One of the basic "laws of logarithms", as I said before is "$\displaystyle \ln(a^b)= b \ln(a)$". If b = 1/2, that says that $\displaystyle \ln(\sqrt{a})= \ln(a^{1/2})= (1/2) \ln(a)$.

Problem (b) is $\displaystyle \ln\left(x\sqrt{3x- 1}\right)$. That can be written as $\displaystyle \ln\left(x(3x- 1)^{1/2}\right)$ and, by the "laws of logarithms", $\displaystyle \ln(x)+ \ln((3x- 1)^{1/2})= \ln(x)+ (1/2)\ln(3x- 1)$.

Of course to do problems like this, you have to know that the derivative of ln(x) is 1/x.

And you need to know the "chain rule": the derivative of ln(3x- 1) is $\displaystyle \frac{1}{3x- 1}$ times the derivative of 3x- 1 which is 3.

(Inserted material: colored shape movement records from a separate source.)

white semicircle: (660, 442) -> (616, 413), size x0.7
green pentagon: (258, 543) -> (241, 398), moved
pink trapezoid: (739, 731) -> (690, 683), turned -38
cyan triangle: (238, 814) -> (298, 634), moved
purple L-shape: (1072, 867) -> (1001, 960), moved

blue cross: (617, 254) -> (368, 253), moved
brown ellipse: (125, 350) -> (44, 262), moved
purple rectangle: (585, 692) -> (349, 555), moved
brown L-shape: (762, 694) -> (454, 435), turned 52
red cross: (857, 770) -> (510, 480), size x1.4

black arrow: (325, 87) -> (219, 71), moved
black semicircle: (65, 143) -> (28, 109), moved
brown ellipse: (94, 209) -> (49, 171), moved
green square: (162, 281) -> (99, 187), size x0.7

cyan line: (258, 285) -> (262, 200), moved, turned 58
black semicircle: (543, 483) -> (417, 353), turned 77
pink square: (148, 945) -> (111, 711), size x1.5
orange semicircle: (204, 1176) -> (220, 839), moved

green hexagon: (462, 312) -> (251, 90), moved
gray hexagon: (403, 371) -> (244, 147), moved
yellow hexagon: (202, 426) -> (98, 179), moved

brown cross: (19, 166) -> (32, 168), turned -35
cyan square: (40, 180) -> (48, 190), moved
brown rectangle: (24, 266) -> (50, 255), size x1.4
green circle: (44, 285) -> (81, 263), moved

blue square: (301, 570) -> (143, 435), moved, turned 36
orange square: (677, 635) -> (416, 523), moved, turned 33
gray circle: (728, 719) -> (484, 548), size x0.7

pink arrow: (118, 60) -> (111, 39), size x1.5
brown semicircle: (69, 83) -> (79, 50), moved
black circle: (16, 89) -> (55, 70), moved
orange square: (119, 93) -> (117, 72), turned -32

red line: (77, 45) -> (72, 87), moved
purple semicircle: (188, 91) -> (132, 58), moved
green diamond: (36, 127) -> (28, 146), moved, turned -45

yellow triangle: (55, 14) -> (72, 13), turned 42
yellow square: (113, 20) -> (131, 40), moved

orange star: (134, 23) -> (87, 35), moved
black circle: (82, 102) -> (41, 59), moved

Putting all of those together the derivative of $\displaystyle \ln\left(x\sqrt{3x-1}\right)$, which is the same as the derivative of $\displaystyle \ln(x)+ (1/2)\ln(3x- 1)$, is $\displaystyle \frac{1}{x}+ \frac{3}{2(3x- 1)}$.

Last edited by skipjack; September 30th, 2017 at 07:24 AM.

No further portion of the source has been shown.